Firefox is irritating me by being especially crashy. I was a rev behind, so I upgraded, hoping to make it stop, but that has not helped. It’s especially bad when I’m in bookmarks or history. It doesn’t save my session when it crashes, which makes me a very unhappy sort of Anarkey, since I never have less than eight tabs open. I even rebooted my laptop, which had like, I don’t know, seven thousand days of uptime or something. No dice, it’s still crashy. I used to be able to keep Firefox open for a week, now I’m starting it three or more times a day. It’s enough to make one swear off this internet thing!

I want to put some stuff I’ve written up here.
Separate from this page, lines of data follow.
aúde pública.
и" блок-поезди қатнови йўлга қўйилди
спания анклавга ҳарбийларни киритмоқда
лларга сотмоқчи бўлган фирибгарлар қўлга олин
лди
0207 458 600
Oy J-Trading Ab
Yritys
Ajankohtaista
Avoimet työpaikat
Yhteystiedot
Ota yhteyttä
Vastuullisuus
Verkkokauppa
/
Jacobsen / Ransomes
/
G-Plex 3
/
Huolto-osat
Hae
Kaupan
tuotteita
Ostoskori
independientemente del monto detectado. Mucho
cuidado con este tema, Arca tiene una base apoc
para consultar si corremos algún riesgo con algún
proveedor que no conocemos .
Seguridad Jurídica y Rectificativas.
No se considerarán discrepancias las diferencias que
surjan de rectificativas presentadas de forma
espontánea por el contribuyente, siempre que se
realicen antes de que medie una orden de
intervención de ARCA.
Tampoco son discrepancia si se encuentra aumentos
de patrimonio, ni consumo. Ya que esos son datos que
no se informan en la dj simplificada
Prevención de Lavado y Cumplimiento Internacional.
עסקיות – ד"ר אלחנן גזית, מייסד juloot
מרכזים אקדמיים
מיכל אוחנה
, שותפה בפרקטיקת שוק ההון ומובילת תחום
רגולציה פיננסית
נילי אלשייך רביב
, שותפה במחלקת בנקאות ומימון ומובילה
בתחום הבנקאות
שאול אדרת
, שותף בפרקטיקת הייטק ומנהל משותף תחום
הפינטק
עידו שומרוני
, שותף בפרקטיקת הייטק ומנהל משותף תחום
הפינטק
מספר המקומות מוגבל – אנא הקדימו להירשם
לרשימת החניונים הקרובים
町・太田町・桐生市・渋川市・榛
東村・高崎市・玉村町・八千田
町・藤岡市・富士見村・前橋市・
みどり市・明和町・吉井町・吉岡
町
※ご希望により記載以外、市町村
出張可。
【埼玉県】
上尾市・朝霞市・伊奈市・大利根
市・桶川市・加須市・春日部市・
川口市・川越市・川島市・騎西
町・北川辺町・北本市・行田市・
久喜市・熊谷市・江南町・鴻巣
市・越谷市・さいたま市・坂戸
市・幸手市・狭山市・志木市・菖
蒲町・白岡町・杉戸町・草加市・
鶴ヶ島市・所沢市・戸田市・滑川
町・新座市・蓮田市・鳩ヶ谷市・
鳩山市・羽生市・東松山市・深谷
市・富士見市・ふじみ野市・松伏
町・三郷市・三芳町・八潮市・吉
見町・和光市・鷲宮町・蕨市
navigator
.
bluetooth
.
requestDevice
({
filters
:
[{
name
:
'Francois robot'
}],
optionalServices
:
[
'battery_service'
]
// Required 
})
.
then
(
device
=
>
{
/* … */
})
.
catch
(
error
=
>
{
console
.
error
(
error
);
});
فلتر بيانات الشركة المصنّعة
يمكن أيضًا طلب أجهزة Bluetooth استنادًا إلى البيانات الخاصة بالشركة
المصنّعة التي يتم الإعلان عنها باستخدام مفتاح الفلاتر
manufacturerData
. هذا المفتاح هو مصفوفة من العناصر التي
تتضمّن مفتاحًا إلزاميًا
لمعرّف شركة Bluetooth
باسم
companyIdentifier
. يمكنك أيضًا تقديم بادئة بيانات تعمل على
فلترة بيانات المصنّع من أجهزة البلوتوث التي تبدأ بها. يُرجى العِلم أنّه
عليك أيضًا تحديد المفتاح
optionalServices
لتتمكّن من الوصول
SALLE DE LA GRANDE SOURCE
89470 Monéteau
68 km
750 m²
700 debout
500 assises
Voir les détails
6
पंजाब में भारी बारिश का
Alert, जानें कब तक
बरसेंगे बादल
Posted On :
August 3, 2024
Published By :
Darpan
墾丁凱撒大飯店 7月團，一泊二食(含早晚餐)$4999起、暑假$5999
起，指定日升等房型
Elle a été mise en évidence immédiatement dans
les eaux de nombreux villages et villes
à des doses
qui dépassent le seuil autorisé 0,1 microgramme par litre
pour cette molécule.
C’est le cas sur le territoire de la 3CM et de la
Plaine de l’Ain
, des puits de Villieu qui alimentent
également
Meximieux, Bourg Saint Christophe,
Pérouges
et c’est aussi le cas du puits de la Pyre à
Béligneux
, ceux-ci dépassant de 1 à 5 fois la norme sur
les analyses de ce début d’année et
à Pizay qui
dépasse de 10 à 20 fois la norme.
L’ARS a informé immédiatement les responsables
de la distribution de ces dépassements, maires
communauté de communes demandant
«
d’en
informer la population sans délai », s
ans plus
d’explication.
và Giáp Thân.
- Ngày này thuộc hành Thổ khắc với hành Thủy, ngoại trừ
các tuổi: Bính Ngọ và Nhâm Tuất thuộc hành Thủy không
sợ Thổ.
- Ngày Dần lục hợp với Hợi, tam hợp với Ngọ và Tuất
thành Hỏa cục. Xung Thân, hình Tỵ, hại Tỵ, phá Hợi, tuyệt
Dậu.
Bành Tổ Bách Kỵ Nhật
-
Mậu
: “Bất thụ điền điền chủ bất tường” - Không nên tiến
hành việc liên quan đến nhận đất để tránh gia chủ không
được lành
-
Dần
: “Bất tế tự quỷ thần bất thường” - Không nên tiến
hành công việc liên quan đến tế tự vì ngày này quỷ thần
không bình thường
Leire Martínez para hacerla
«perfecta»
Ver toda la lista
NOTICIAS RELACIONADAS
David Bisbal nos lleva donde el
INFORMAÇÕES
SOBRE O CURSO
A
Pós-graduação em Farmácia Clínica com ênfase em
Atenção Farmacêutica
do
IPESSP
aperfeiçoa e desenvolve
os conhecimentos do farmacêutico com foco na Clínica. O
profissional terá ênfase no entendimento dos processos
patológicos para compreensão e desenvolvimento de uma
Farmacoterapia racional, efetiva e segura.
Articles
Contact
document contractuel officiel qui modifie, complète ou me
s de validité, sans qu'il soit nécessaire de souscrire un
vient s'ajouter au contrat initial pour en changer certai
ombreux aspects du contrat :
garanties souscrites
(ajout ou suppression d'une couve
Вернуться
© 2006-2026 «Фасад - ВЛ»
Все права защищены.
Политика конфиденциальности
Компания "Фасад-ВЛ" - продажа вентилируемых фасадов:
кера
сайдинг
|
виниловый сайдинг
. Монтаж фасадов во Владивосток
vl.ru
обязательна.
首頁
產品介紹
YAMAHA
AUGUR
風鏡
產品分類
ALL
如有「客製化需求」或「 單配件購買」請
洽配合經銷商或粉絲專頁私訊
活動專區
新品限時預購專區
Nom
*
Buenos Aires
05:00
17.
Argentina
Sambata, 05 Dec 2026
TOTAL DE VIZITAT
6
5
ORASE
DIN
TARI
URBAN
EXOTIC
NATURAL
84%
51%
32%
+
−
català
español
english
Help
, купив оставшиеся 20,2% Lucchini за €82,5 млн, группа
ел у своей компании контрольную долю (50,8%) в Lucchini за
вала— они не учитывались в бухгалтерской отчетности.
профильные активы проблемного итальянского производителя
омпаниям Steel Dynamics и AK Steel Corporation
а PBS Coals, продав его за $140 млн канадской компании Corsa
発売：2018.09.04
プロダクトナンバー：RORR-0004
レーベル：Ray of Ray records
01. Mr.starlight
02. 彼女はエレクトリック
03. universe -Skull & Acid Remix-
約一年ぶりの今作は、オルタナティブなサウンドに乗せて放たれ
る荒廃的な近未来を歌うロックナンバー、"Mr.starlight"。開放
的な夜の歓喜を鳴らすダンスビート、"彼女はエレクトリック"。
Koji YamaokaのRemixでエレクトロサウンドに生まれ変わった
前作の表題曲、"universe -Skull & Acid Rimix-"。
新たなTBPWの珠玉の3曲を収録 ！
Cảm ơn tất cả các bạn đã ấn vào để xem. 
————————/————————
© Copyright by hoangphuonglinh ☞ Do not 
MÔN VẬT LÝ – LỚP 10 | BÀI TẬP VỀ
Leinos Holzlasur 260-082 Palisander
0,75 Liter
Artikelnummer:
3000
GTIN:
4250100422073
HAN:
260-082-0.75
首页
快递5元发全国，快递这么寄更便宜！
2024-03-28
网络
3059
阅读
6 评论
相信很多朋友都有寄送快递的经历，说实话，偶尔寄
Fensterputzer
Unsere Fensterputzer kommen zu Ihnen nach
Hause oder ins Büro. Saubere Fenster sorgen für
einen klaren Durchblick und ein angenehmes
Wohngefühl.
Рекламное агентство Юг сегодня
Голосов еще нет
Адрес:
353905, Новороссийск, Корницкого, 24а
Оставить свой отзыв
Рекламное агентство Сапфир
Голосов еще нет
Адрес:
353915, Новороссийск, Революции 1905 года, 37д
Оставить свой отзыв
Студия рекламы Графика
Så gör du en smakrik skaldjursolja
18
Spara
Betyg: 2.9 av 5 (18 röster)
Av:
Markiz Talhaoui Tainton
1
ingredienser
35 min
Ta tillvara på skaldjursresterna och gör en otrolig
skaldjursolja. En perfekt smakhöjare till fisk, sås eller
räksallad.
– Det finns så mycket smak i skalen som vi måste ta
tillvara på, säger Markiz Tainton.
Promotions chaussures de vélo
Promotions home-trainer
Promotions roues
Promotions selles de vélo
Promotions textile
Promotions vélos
I mean the real stuff, the fiction, not this journal type stuff. Maybe some Tatiana stuff. I’ve been writing a few new things about her and her friends. I’m not sure how I want to present that, though. Should I make another section on the site for the writing stuff or should I just paste it into a regular entry? Do I really want that stuff out here for people to read? I didn’t mind it out there when it was on those storyboard BBS’s a decade ago so I’m not sure why I’m squeamish now. I think it has low promise for publication which is why I think it’s a good candidate for the web. I’ve also been ruminating over renaming Angel. I do that periodically. It doesn’t matter, you see, that he had his name first. Joss has made it impossible for him to keep his name. So, in a sort of perverse turnabout, I’m thinking about calling him Book. It’s just a nickname anyways, but I need something. No one calls him by his real name, that I know for sure. Book is not as right as Angel was, but it’s closer to what I want than Preacher, which was the previous contender.

Right. Focus.

Hmmm, so hard to focus when I don’t think I started this entry with a point.

Counting this one, there’s five unfinished, unposted drafts on ecto. I wonder if I’ll ever finish all those other ones.

I guess avoiding this type of entry is why people do those meme things, huh?